If you want a physician who actually reads labs for optimization rather than just "normal vs flagged," our provider directory lists peptide-literate clinicians. You can also start a consultation with a FormBlends-affiliated prescriber.
Frequently asked questions
What's the difference between "normal" and "optimal" lab ranges?
Normal is the statistical range covering 95% of the tested population, including sick and subclinical patients. Optimal is a tighter band drawn from healthy, asymptomatic people where symptoms resolve and long-term outcomes track well. Most optimization protocols target the optimal band, not the normal band.
How often should I retest my peptide labs?
Baseline before starting, then 6-8 weeks after starting or adjusting a protocol, then every 3 months if you're stable. If you change dose or add a new peptide, restart the clock with a 6-8 week follow-up. Single peptide patients often drop to every 6 months once dialed in.
Why did my testosterone result change 100 points between two labs?
Different assay platforms, different reference antibodies, and normal day-to-day biological variability. Testosterone can swing 15-20% within a week in the same person. Always use the same lab and the same testing method (LC-MS/MS preferred) when tracking trends.
My IGF-1 is in the "normal" range but I feel worse on GH peptides. What's going on?
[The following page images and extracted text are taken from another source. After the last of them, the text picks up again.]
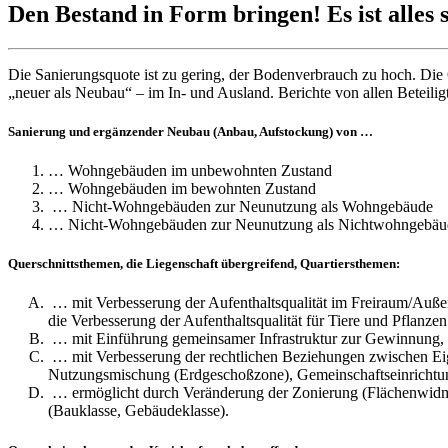
Den Bestand in Form bringen! Es ist alles 
Die Sanierungsquote ist zu gering, der Bodenverbrauch zu hoch. Die
„neuer als Neubau“ – im In- und Ausland. Berichte von allen Beteil
Sanierung und ergänzender Neubau (Anbau, Aufstockung) von …
… Wohngebäuden im unbewohnten Zustand
… Wohngebäuden im bewohnten Zustand
… Nicht-Wohngebäuden zur Neunutzung als Wohngebäude
… Nicht-Wohngebäuden zur Neunutzung als Nichtwohngebäude
Querschnittsthemen, die Liegenschaft übergreifend, Quartiersthemen:
… mit Verbesserung der Aufenthaltsqualität im Freiraum/Außenr
die Verbesserung der Aufenthaltsqualität für Tiere und Pflanzen
… mit Einführung gemeinsamer Infrastruktur zur Gewinnung, 
… mit Verbesserung der rechtlichen Beziehungen zwischen Ei
Nutzungsmischung (Erdgeschoßzone), Gemeinschaftseinrichtu
… ermöglicht durch Veränderung der Zonierung (Flächenwidmu
(Bauklasse, Gebäudeklasse).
Normal IGF-1 covers a huge spread. Going from the 70th percentile to the 40th percentile keeps you "normal" but your body notices. Check age-adjusted percentile, not just the number. Also check fasting insulin and free T3, since GH peptides stress both.
Do I need to fast before peptide labs?
For hormone panels including testosterone, estradiol, LH, FSH, and IGF-1, fasted status matters less than timing. Draw between 7-9am. For insulin, glucose, HbA1c, and full lipids, a 10-12 hour fast is required. hsCRP can be drawn non-fasted.
Can I interpret my labs without a doctor?
You can understand what the numbers mean and spot patterns. You should not self-prescribe based on them, especially for hormone replacement or peptides affecting the HPG axis. Use lab interpretation to ask better questions of a physician who knows peptides.
What if my symptoms improve but my labs don't change?
Trust symptoms first, labs second. Patient-reported outcomes (energy, sleep, libido, recovery, body composition) are the real endpoint. Labs are surrogates. If you feel good and your safety markers (hematocrit, HbA1c, liver enzymes) look fine, you're winning, regardless of whether your IGF-1 ticked up 20 points.
Last reviewed: 2026-04-17.
Medical disclaimer: This article is for educational purposes only and is not medical advice. Always consult your healthcare provider before starting any medication. Individual results vary. FormBlends is a licensed telehealth platform; nothing here replaces a personal clinical evaluation.